On its arrival a golden-brown sheen follows the burger in its wake; a beautiful bun that causes this glimmer to crave takes charge with a soft mild sweetness to savor one’s palate. Veins of meat juice, emanating from a patty with a righteous beef taste – untouched from heavy seasoning, and textured so that it gently pulls itself apart, collect and run down through the bottom bun in good measure. Rows of delectable bacon, though slightly undercooked, overlay the burger with judicious touches of salt that burst with each chew. Adversely, the cheese barely manages to leave a mark. The tomato provides the hamburger and bun with an enjoyable tangy feel that stands solid for a single vegetable layer.

Then there’s the sauce… this beautiful rich aioli mixture, a thick mayo-ey cream that is formed with a touch of black garlic as its essence, a sauce that binds to the sense of taste in luscious form. There just isn’t enough of it in the burger… really. You see, without the bun all these ingredients would do a marvelous job, but it is the bun that commands this burger’s burger construction and subsequent burger taste balance. Its size lessens the impact of the flavors reducing the spirits of the other ingredients, ingredients that simply haven’t been sufficed to match the correct ratios. It might be hard to notice at first, but it will happen, one’s taste will crave for a little more, for just a slight extra.

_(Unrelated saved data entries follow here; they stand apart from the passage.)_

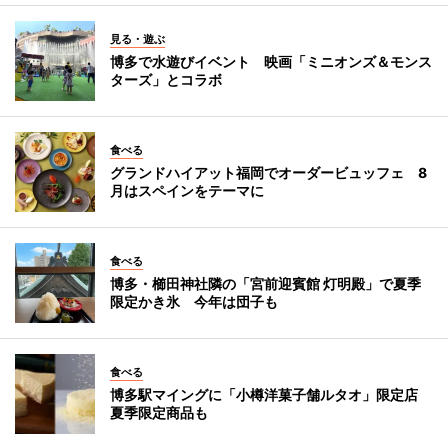
見る・遊ぶ
博多で水遊びイベント 映画「ミニオンズ＆モンス
ターズ」とコラボ
食べる
グランドハイアット福岡でオーダービュッフェ 8
月はスペインをテーマに
食べる
博多・櫛田神社隣の「宮前迎賓館 灯明殿」で夏季
限定かき氷 今年は団子も
食べる
博多駅マイングに「小樽洋菓子舗ルタオ」限定店
夏季限定商品も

For 90.00 HKD, plus 30.00 HKD and 15.00 HKD for cheese and bacon respectively, this is a burger that is well worth a try. It’s a burger that has positioned itself within the ranks to deliver a great hamburger experience, the fries are great (with the sauce better); but the burger simply needs a dollop, a spoonful, a chunk, a sliver of each of its ingredients for it to truly rise above. It needs to master its quarters as to adequately provide what is necessary to be all that it can be.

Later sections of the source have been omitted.